Friday 29 June
Barbara planted a bunch of monstrous-looking yellow squash and zucchini plants in the garden this spring, all for the sake of (eventual) squash blossoms. Actual squash is only a side benefit, a result of her letting a few get away and develop beyond the point where you can batter-fry the tiny little things. After all, you can buy squash anywhere, but squash blossoms are rare, precious, and also delicious.
I came up with this batter one summer in Rome, when Barbara was away on a dig. I had no recipe but I tried to duplicate what we had had together in various restaurants, especially those in the Jewish Ghetto of Rome.

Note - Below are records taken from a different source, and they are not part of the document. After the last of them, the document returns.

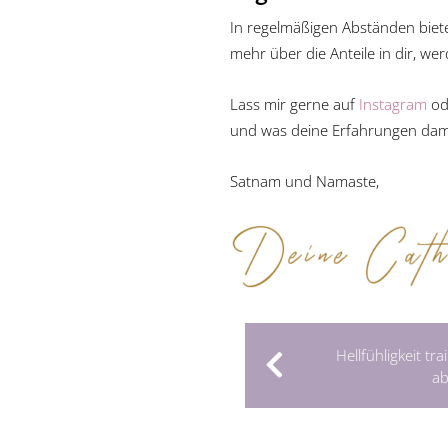
In regelmäßigen Abständen biet
mehr über die Anteile in dir, we
Lass mir gerne auf
Instagram
od
und was deine Erfahrungen dami
Satnam und Namaste,
Hellfühligkeit tr
ab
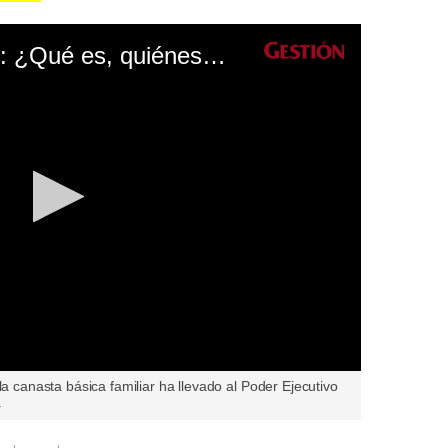
Bono alimentario 2022: ¿Qué es, quiénes serán los beneficiarios y cuál será el monto?
la canasta básica familiar ha llevado al Poder Ejecutivo
.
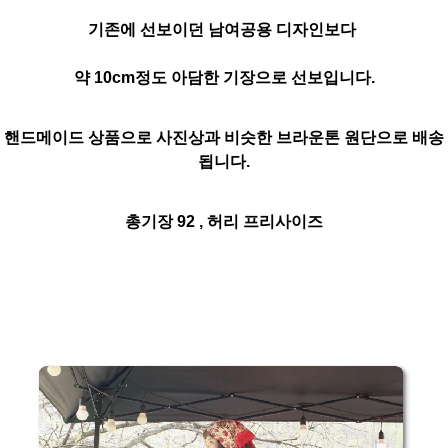
기존에 선보이던 남여공용 디자인보다
약 10cm정도 아담한 기장으로 선보입니다.
핸드메이드 상품으로 사진상과 비슷한 브라운톤 원단으로 배송
됩니다.
총기장 92 , 허리 프리사이즈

So separate an egg (for this big batch of stuff, three). Whisk up the white until foamy. They don't have to be stiff, like for a soufflé or anything. Then whisk enough flour into the yolks to make a stiffish paste. Fold the whites in to the yolk paste. Add a pinch of salt e eccolo!
I delicately opened the flower petals with my fingers, spread the blossoms wide, and gently slid in a sliver of mozzarella mated with a fragment of anchovy. Stroked and twisted each flower closed, the green veins making gothic tracery on the orange leaves Each swollen pod, full to bursting, dipped in the batter . . . OK, Mr. Obvious Man will stop now.

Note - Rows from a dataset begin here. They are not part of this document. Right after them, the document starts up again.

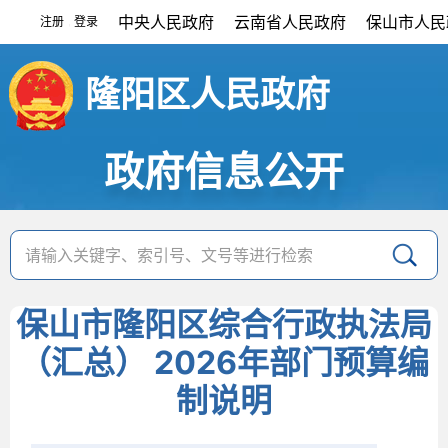
中央人民政府
云南省人民政府
保山市人民
注册
登录
|
隆阳区人民政府
政府信息公开
保山市隆阳区综合行政执法局
（汇总） 2026年部门预算编
制说明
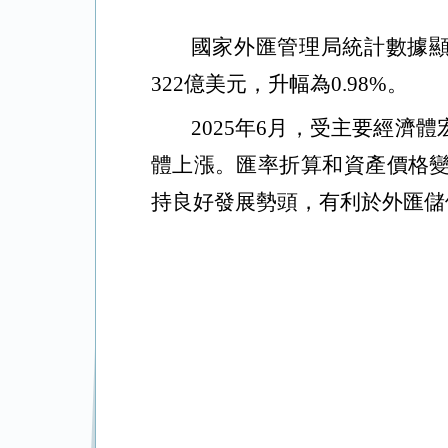
國家外匯管理局統計數據
322億美元，升幅為0.98%。
2025年6月，受主要經
體上漲。匯率折算和資產價格
持良好發展勢頭，有利於外匯儲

We used the old electric skillet, better known as the chicken pan for its role in making fried chicken (which we never do). But we needed more protein, so after the squash blossoms were done and keeping hot in the toaster-oven, a handful of squid rings went into the remaining batter and were soundly fried.
Served squid on one side of the plate, squash blossoms on the other, with a wedge of lemon in the middle. All we needed was the Adriatic - or at least the Tiber.